Northern Comfort Film islando-britanno-allemand de Hafsteinn Gunnar Sigurðsson (2023), avec Timothy Spall, Emun Elliott, Ella Rumpf, Lydia Leonard, Sverrir Gudnason, Simon Manyonda, Rob Delaney… 1h37. Sortie le 9 août 2023.
L’aérophobie ou peur panique des trajets en avion est une affection si partagée que des stages ont été organisés à l’attention des victimes de cette pathologie irrationnelle que leurs activités professionnelles ou personnelles contraignent à emprunter ce moyen de transport pourtant considéré comme le moins dangereux du monde. Bien décidée à faire bonne mesure devant son nouveau compagnon qui a décidé de lui offrir un voyage de rêve, une femme d’affaire londonienne doit préalablement accomplir un vol de routine en direction de l’Islande afin de valider le stage de remise en confiance qu’elle a suivi en secret, en compagnie de plusieurs autres victimes du mal de l’air.

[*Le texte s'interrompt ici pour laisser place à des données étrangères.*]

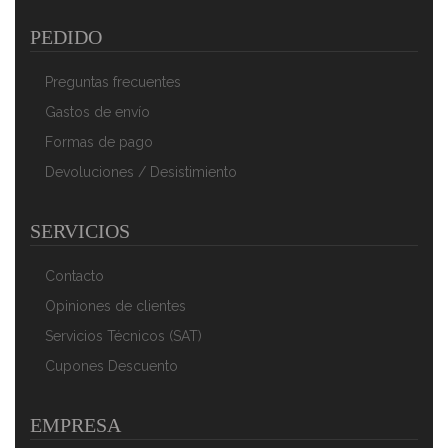
AÑADIR AL CARRITO
PEDIDO
Preguntas frecuentes
Gastos de envío
Formas de pago
Devoluciones / Desistimiento
SERVICIOS
Adler AD-4076 Batidora Americana De Vaso Cristal 1,5
Litros, 2 Velocidades, Cuchillas Acero Inoxidable,
Contacto
1000W
Opiniones de clientes
59,90 €
41,90 €
Servicios Técnicos (SAT)
AÑADIR AL CARRITO
Cupones Descuento
EMPRESA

Mais rien ne se passe comme prévu et le vol qui aurait dû être de routine tourne au cauchemar… Conçu comme une comédie, Zone(s) de turbulence ne fera sans doute rire que les passagers entièrement sereins. Les autres risquent de voir leurs peurs confortées sinon ravivées par ce portrait de groupe avec drame traité sur un registre réaliste assumé qui passe toutefois par quelques moments délirants. La structure même du film est calquée sur celle en usage dans le cinéma catastrophe, cet échantillonnage humain isolé en huis clos devant affronter non seulement sa peur panique, mais aussi des circonstances extrêmes auxquelles ne saurait être sensible un simulateur de vol. En plaçant ses protagonistes dans un environnement réel, Hafsteinn Gunnar Sigurdsson se comporte comme un chimiste qui mélange le contenu de plusieurs fioles afin d’en observer les effets immédiats, un pouvoir qui est aussi l’apanage des cinéastes dans leur toute puissance créatrice.
Timothy Spall
Zone(s) de turbulence repose sur un équilibre délicat entre le portrait d’un collectif disparate et les caractères individuels de ses protagonistes dont le seul point commun est d’avoir peur en avion, mais pas toujours pour les mêmes raisons ni dans des circonstances identiques. Ce qui commence comme une thérapie de groupe va se transformer à l’épreuve des faits en un chaos indescriptible qui prend l’allure d’une véritable épreuve de vérité sinon d’un jeu de téléréalité. Le film s’en remet à des interprètes d’où émergent trois figures principales qu’incarnent l’acteur fétiche de Mike Leigh Timothy Spall, l’actrice Lydia Leonard remarquée dans le rôle de Cherie Blair dans la huitième saison de “The Crown” et la comédienne franco-allemande Ella Rumpf, bientôt en mathématicienne dans Le théorème de Marguerite d’Anna Novion. Un euro-pudding étonnamment digeste grâce à la direction d’acteurs inspirée du cinéaste islandais Hafsteinn Gunnar Sigurðsson déjà remarqué pour Under the Tree (2017). Reste que ce film paraîtra sans doute éminemment anxiogène à tous ceux qui souffrent du mal de l’air, tant il s’ingénie à mettre le spectateur en condition avec l’efficacité et le réalisme d’un simulateur de vol. Son approche psychologique confère à Zone(s) de turbulence un réalisme autrement plus efficace que tous les films catastrophes de la saga Airport, par exemple, sans qu’il ait besoin pour cela d’une surenchère d’effets spéciaux particulièrement spectaculaires. Attachez vos ceintures ! Ce voyage-là ne s’annonce pas de tout repos.